Ożywienie na Wyspach to dobra wiadomość dla rządu Donalda Tuska, ale zła dla polskich przedsiębiorców. Bo choć popyt na pracowników w „województwie londyńskim" może dzięki nowej emigracji zmniejszyć w kraju napór na urzędy pracy i poprawić nastroje społeczne, to nasze rodzime przedsiębiorstwa będą musiały konkurować o pracowników już nie tylko z rywalami z sąsiedniej ulicy, ale także zza kanału La Manche. Chcąc pozyskać fachowców, będą sięgać głębiej do kieszeni, a to oznacza wzrost kosztów i osłabienie konkurencyjności. Jeśli chcemy zatrzymać młodych zdolnych Polaków w kraju, jeśli chcemy, by pracowali nad Wisłą i nie powiększali ponad 600-tysięcznej armii naszych emigrantów na Wyspach, trzeba – po pierwsze – już w trakcie nauki pomóc im w zdobyciu zawodu i dać perspektywę zatrudnienia.
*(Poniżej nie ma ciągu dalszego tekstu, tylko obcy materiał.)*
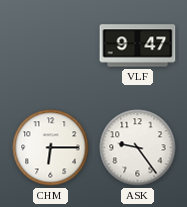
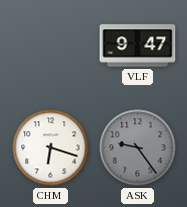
CHM: 6:15 -> 6:18
ASK dial: white -> grey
Nasz system edukacyjny nie może produkować absolwentów sobie a muzom, bez związku z potrzebami gospodarki. Władze oświatowe muszą szukać porozumienia z biznesem.
Po drugie - jeśli chcemy, by Polacy z Wysp wracali i zakładali u nas firmy, trzeba dla małego biznesu stworzyć nie gorsze warunki niż ma tam – od poziomu opodatkowania po likwidację biurokratycznej mordęgi.
Wreszcie – po trzecie – jeśli chcemy, by Polacy zapuszczali korzenie w kraju i tutaj zakładali rodziny potrzebna jest naprawdę konkurencyjna polityka prorodzinna. Jeśli tych trzech warunków politycy nie spełnią, Polacy – owszem – wrócą z emigracji, ale dopiero na emeryturze.